Re: Proposal to enable -css- prefix on transform and appearance

On Thu, Feb 23, 2012 at 1:57 PM, Alan Stearns <stearns@adobe.com> wrote:
> On 2/23/12 1:44 PM, "David Singer" <singer@apple.com> wrote:
>> When vendors *intend* to be implementing the same spec., I think the pressure
>> should be on them to fix their bugs; relieving that pressure by writing
>> vendor-specific rules only alleviates the pressure.
>>
>> However, one obvious alternative is to have each vendor implement both their
>> prefix and the 'group' prefix,m as suggested above, and evangelize the public
>> 'group' prefix, so web pages can be written using the common definition.
>
> One possibility that just popped into my mind is to have the group prefix be
> '-test-'
>
> So for new property 'bleen' WebKit could implement -webkit-bleen and
> -test-bleen. Mozilla would implement -moz-bleen and -test-bleen.
>
> When evangelizing, we'd encourage experiments with the -test- version, and
> the word 'test' seems to me more of a red flag on production use than any
> proposal I've seen yet.

I'll be more explicit: a shared prefix solves a minor problem with
prefixes, makes the major problem worse, and introduces entirely new
and exciting problems.  Its positives are well outweighed by its
negatives.

In particular, the major problem with prefixes is that a combination
of the time features stay prefixed and the way authors use prefixes
means that prefixes commonly become "fixed" (particularly for WebKit
since multiple browsers use the same prefix and the market-share in
some contexts is interesting).  A shared prefix makes this *worse*,
because while current prefixes are fragmented across pages, this would
make *every* use of an experimental feature look the same, which means
the "are we stuck with it yet?" accumulator shoots up way faster.
-webkit- is already frozen on the web for compat now.  This would make
virtually *every* prefixed feature freeze due to compat.

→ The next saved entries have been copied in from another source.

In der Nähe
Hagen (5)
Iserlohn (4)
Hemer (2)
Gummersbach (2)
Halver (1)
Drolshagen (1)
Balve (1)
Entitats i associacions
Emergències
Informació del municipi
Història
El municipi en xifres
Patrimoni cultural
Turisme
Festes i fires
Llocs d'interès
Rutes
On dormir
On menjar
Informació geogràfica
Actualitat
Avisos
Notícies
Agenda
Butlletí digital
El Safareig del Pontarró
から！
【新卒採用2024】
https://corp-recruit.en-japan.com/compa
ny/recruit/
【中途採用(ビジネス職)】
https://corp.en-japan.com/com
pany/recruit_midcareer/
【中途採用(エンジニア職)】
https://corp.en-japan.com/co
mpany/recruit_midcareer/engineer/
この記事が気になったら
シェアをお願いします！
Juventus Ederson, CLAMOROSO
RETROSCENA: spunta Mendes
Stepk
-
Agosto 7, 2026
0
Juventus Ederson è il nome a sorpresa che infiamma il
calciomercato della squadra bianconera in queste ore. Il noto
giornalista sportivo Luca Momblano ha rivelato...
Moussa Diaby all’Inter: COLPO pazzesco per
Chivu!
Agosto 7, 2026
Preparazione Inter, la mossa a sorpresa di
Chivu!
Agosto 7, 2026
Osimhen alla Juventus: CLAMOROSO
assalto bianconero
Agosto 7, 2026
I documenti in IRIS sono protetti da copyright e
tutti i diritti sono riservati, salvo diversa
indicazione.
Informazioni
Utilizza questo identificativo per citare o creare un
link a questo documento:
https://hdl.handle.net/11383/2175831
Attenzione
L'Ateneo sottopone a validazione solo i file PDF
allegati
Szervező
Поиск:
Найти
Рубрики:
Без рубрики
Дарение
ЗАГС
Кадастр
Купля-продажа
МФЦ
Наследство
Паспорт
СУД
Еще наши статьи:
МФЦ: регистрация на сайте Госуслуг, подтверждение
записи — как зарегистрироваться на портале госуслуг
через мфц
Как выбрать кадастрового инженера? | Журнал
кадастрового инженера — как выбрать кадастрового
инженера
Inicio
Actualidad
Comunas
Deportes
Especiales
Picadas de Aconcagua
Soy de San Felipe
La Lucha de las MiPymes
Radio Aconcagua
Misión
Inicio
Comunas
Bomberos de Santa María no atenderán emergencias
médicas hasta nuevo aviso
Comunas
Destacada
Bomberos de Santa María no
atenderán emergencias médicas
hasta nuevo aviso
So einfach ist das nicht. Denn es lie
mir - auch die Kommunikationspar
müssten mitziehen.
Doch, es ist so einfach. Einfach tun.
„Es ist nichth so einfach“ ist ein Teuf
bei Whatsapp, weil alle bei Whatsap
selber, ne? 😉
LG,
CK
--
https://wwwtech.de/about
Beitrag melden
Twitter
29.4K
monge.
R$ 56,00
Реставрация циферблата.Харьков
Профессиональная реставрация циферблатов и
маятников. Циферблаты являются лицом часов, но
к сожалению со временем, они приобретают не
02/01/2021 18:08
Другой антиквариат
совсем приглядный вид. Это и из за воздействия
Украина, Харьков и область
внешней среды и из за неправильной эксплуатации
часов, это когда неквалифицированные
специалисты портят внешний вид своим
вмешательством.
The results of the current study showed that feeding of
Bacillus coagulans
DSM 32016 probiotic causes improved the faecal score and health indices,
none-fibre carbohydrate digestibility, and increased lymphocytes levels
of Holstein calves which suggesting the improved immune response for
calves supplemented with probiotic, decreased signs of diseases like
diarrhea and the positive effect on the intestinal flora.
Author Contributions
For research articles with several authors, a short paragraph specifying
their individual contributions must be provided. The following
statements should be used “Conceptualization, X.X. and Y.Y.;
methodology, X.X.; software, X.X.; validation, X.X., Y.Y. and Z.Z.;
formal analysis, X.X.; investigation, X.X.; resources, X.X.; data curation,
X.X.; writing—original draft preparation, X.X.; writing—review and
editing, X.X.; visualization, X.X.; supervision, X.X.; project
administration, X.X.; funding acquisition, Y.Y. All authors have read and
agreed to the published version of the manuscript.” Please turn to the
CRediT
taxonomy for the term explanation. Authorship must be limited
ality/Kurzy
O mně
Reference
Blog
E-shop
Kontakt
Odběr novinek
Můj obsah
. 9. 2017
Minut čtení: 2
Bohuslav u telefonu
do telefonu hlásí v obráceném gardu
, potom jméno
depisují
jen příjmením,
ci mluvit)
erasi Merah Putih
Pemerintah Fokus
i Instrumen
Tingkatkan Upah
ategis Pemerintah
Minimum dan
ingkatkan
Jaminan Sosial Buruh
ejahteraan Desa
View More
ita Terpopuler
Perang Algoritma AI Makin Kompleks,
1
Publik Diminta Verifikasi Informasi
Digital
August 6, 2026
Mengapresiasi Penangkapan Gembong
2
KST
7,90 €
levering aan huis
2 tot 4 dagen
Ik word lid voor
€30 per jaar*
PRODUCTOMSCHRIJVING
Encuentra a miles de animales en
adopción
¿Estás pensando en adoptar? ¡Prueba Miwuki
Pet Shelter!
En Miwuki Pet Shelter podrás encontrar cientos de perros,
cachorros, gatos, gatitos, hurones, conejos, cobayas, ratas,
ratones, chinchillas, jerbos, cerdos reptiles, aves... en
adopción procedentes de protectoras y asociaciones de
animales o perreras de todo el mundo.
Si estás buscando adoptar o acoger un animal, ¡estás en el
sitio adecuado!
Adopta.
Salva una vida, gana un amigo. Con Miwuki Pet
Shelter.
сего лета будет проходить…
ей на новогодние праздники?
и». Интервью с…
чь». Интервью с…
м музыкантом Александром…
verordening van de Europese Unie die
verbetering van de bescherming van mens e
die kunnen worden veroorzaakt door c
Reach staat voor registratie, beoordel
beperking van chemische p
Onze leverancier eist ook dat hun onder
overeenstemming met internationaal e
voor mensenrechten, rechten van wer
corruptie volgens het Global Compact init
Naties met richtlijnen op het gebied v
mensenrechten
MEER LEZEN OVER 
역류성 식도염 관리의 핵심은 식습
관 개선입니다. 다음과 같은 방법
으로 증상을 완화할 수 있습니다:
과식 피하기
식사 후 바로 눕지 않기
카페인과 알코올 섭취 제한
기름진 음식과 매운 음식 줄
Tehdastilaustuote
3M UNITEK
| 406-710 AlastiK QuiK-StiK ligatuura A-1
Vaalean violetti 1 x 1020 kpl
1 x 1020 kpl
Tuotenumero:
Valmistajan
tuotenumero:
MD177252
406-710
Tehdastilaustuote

The small problem it fixes is authors being annoyed at writing 2-4
prefixed versions of a property.  This is largely a result of us, the
CSSWG, being slow and kinda being assholes (myself included) about not
moving things quickly when they're obviously stable.  This is a
fixable problem on the process side without having to change anything
outward.

The new problem it introduces is that the shared prefix may be
interpreted differently on different browsers, or have bugs in
different browsers that require different hacks in how you write it.
This is not helped by simultaneously supporting vendor-specific
prefixes - if the web depends on a particular behavior of the shared
prefix, new browsers will have to match that behavior anyway (or just
cause authors pain).


> Tests could be written using -test-bleen, which is a solution for the
> currently unresolved issue of how to write and run tests when only
> vendor-prefixed versions exist. Once we get to the point of dropping
> prefixes, the test suite could be converted to drop -test- as well.

This does not need a change to the language's syntax.  You just need
to use JS to sniff the appropriate prefix in your test and use it.